▸ **Material to process**

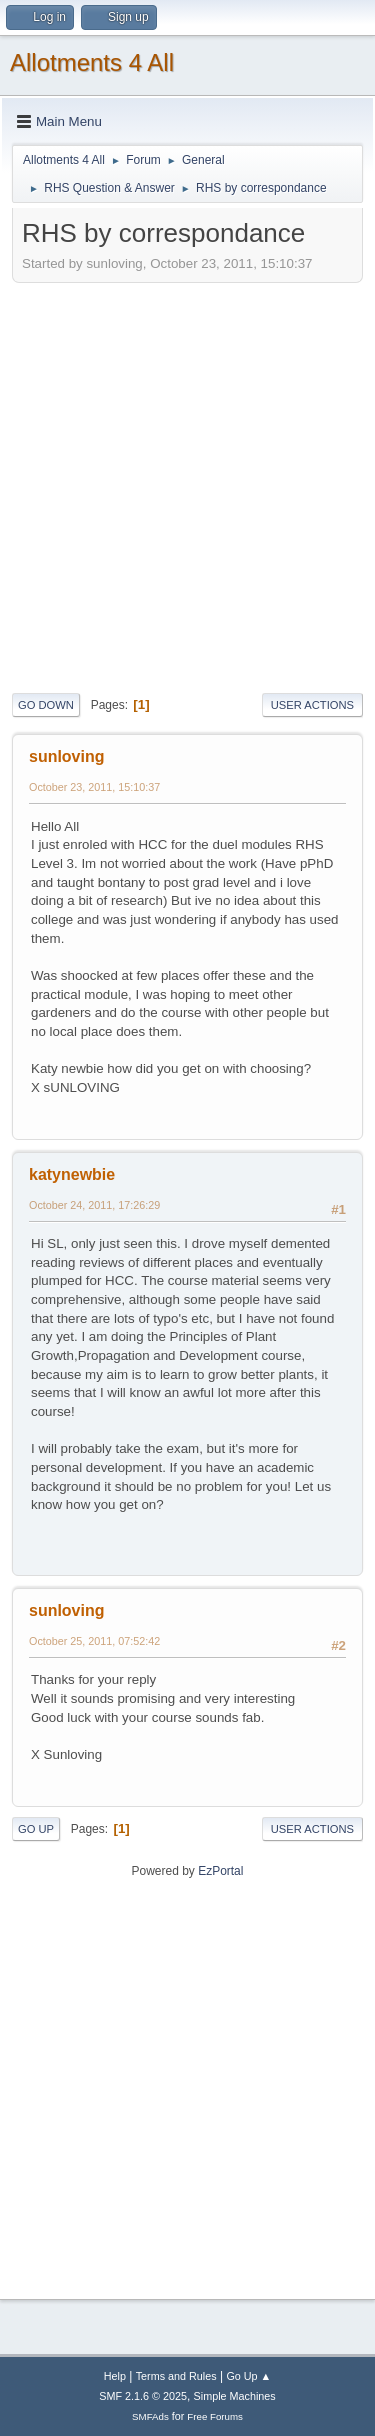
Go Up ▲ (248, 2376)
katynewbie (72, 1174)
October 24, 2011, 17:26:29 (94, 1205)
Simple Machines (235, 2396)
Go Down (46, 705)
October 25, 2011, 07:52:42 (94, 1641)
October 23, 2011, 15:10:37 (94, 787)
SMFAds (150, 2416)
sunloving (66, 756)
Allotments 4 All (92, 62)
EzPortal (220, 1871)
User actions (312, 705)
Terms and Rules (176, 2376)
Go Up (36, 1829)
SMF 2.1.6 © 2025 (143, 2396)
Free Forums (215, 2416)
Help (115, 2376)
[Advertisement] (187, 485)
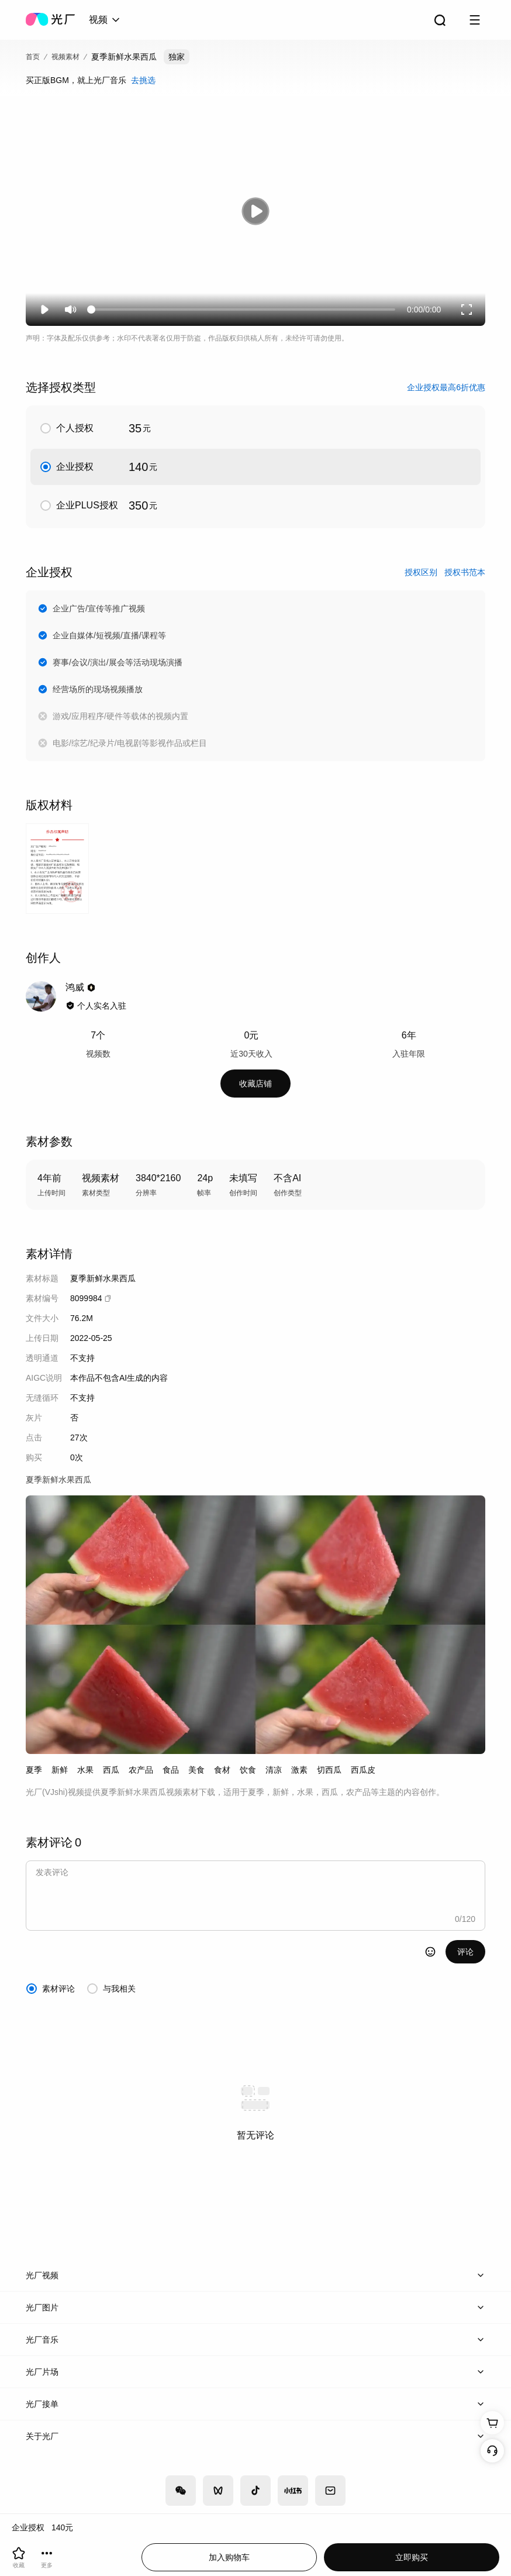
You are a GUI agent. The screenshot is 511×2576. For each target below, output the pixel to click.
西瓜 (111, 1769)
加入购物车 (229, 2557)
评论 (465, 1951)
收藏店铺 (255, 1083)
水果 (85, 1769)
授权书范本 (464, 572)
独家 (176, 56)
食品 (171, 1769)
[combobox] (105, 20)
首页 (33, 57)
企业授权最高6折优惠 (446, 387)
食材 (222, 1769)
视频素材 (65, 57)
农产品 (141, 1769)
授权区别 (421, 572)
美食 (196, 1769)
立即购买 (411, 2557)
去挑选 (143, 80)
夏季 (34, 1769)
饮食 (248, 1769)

▸ **What is expected**
Looking back over the data above, restate word for word the lines that begin at the line with "Allotments 4 All (92, 62)" and end at the line with "[Advertisement] (187, 485)", inclusive.

▸ **Your solution**
Allotments 4 All (92, 62)
EzPortal (220, 1871)
User actions (312, 705)
Terms and Rules (176, 2376)
Go Up (36, 1829)
SMF 2.1.6 © 2025 (143, 2396)
Free Forums (215, 2416)
Help (115, 2376)
[Advertisement] (187, 485)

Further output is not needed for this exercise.